Questo è uno dei dati che emerge dalla ricerca, commissionata da SEA a Pambianco Strategie di Impresa, sul percepito e sul valore della città di Milano come meta globale per lo shopping. La ricerca, inoltre, evidenzia che Milano si sta evolvendo come città multicentrica per lo shopping.
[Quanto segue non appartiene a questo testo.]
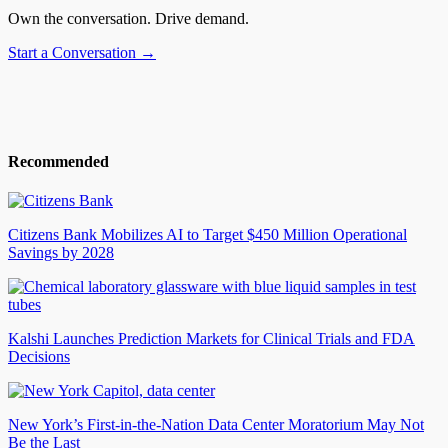
Own the conversation. Drive demand.
Start a Conversation →
Recommended
Citizens Bank Mobilizes AI to Target $450 Million Operational
Savings by 2028
Kalshi Launches Prediction Markets for Clinical Trials and FDA
Decisions
New York’s First-in-the-Nation Data Center Moratorium May Not
Be the Last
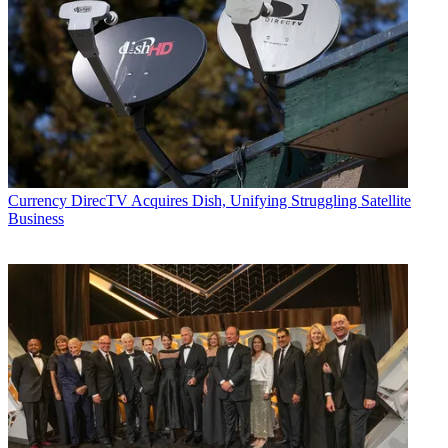
Currency
DirecTV Acquires Dish, Unifying Struggling Satellite
Business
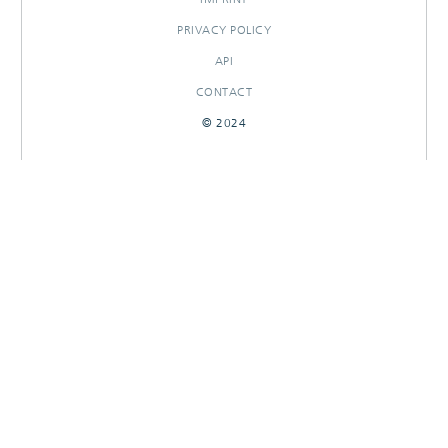
PRIVACY POLICY
API
CONTACT
© 2024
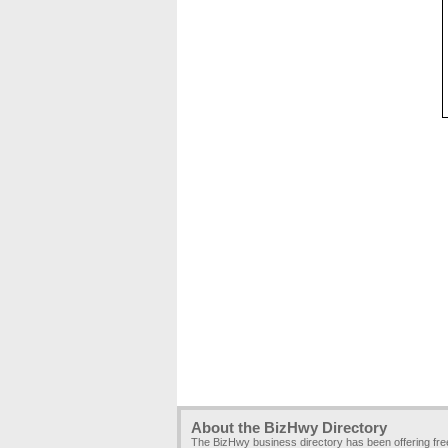
About the BizHwy Directory
The BizHwy business directory has been offering fr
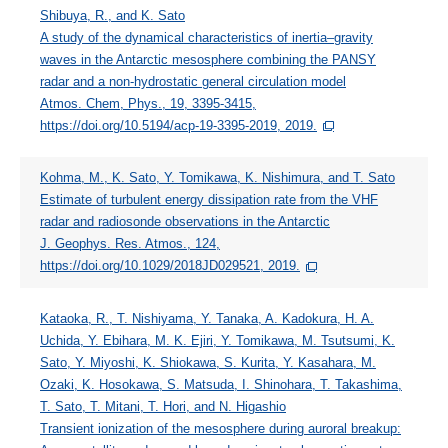
Shibuya, R., and K. Sato
A study of the dynamical characteristics of inertia–gravity
waves in the Antarctic mesosphere combining the PANSY
radar and a non-hydrostatic general circulation model
Atmos. Chem, Phys., 19, 3395-3415,
https://doi.org/10.5194/acp-19-3395-2019, 2019.
Kohma, M., K. Sato, Y. Tomikawa, K. Nishimura, and T. Sato
Estimate of turbulent energy dissipation rate from the VHF
radar and radiosonde observations in the Antarctic
J. Geophys. Res. Atmos., 124,
https://doi.org/10.1029/2018JD029521, 2019.
Kataoka, R., T. Nishiyama, Y. Tanaka, A. Kadokura, H. A.
Uchida, Y. Ebihara, M. K. Ejiri, Y. Tomikawa, M. Tsutsumi, K.
Sato, Y. Miyoshi, K. Shiokawa, S. Kurita, Y. Kasahara, M.
Ozaki, K. Hosokawa, S. Matsuda, I. Shinohara, T. Takashima,
T. Sato, T. Mitani, T. Hori, and N. Higashio
Transient ionization of the mesosphere during auroral breakup:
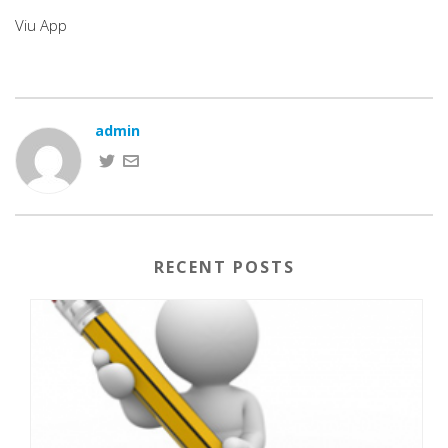
Viu App
admin
RECENT POSTS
Oltre al quadrilatero della moda che è al primo posto per acquisto medio, con i 1.802 € di via Montenapoleone e i 1.030 € di via della Spiga si scopre che fra i luoghi rilevanti per lo shopping a Milano c’è al 2° posto Milano Malpensa con un acquisto medio pari a 701 €. Gli altri luoghi che emergono essere rilevanti in questa prospettiva sono corso Vittorio Emanuele (acquisto medio 370 €) e corso Buenos Aires (acquisto medio 293 €).
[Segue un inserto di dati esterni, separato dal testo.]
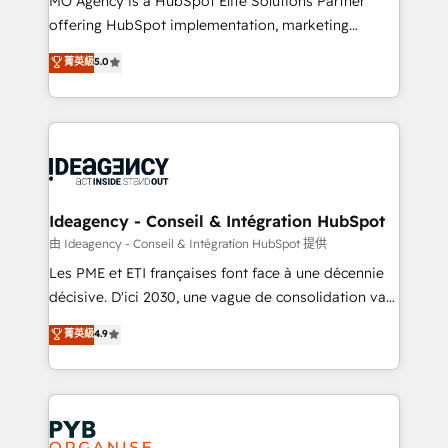
MO Agency is a HubSpot Elite Solutions Partner
object setup, CMS builds, and full-funnel automation.
offering HubSpot implementation, marketing
- Dashboards, lifecycle campaigns, and lead
automation, CRM and RevOps consulting, data
nurturing sequences. - Cross-hub setup across
菁英級
5.0
architecture, sales enablement, lifecycle automation,
Marketing, Sales, Operations, and Service Hubs. -
lead scoring and revenue reporting. HubSpot,
Ongoing optimization, managed support, and
Salesforce and integrated enterprise stacks. Digital
scalable retainers. Let’s make HubSpot your most
Marketing, Answer Engine Optimisation, and
powerful growth engine. Built to convert, scale, and
Generative Engine Optimisation (AI Search),
drive results.
HubSpot Content Hub, WordPress development,
B2B SEO, paid media, and content. We work with
Ideagency - Conseil & Intégration HubSpot
enterprise and growth-led companies across
由 Ideagency - Conseil & Intégration HubSpot 提供
technology, professional services, financial services
Les PME et ETI françaises font face à une décennie
and industrial sectors. Offices in Johannesburg, Cape
décisive. D'ici 2030, une vague de consolidation va
Town and London. 500+ HubSpot CRM
recomposer le marché. Seules survivront les
菁英級
4.9
implementations delivered. AI visibility coverage
entreprises qui auront réussi leur transformation. Le
across ChatGPT, Claude, Perplexity, Gemini and
problème ? 58% des dirigeants savent que l'IA est
Google AI Overviews. HubSpot Impact Award -
vitale pour leur survie. Mais 57% n'ont aucune
Customer First HubSpot Impact Award - Integrations
stratégie. Et 43% ne maîtrisent même pas leurs
Innovation HubSpot Impact Award - Platform
données. C'est le paradoxe français : conscience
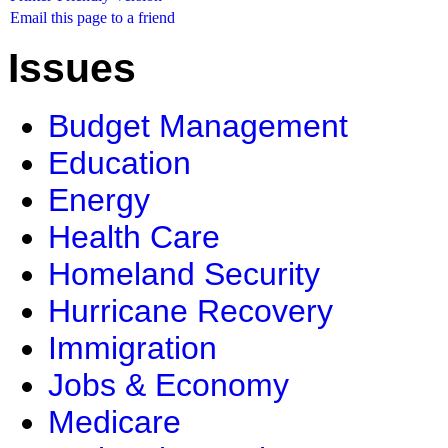
Email this page to a friend
Issues
Budget Management
Education
Energy
Health Care
Homeland Security
Hurricane Recovery
Immigration
Jobs & Economy
Medicare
La ricerca ha evidenziato inoltre come il mercato del lusso, che è cresciuto del 30% negli ultimi 5 anni, registri previsioni di crescita medie del 4% all’anno anche per i prossimi 4 anni (Tot. +17% in 4 anni). In questo mercato, la prima area di consumo è l’Europa Occidentale, che vale il 33% del giro d’affari del settore, seguita da Asia Pacific (26%) e Nord America (25%).
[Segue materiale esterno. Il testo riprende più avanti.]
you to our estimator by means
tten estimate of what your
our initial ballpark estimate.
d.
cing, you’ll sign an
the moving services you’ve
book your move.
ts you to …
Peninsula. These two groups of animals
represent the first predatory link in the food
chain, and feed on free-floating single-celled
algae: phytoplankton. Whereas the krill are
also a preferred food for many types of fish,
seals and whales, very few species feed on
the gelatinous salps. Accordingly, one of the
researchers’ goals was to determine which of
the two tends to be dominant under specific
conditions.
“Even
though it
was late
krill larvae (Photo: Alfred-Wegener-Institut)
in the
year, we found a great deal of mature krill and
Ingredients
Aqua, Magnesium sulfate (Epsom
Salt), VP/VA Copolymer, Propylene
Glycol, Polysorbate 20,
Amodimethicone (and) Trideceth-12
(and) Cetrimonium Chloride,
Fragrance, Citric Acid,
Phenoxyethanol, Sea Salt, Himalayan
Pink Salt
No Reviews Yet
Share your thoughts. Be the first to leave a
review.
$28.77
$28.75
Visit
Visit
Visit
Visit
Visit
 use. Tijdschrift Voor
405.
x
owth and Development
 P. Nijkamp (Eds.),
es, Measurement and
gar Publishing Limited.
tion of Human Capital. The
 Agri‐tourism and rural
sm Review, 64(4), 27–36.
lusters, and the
Altro aspetto rilevante è che il 37% del lusso mondiale è oggi acquistato da turisti. L'Europa è il mercato che registra le più alte percentuali di vendite a turisti, se rapportate a quelle realizzate con i consumatori locali. In particolare questo fenomeno è accentuato in Francia (65% delle vendite a turisti) e in Italia (60%). L'esatto contrario avviene in Giappone dove il 95% delle vendite sono indirizzate a consumatori locali. Questo fenomeno è spiegabile per il fatto che Italia e Francia sono universalmente riconosciute come “patria” di produzione del lusso di più alta qualità.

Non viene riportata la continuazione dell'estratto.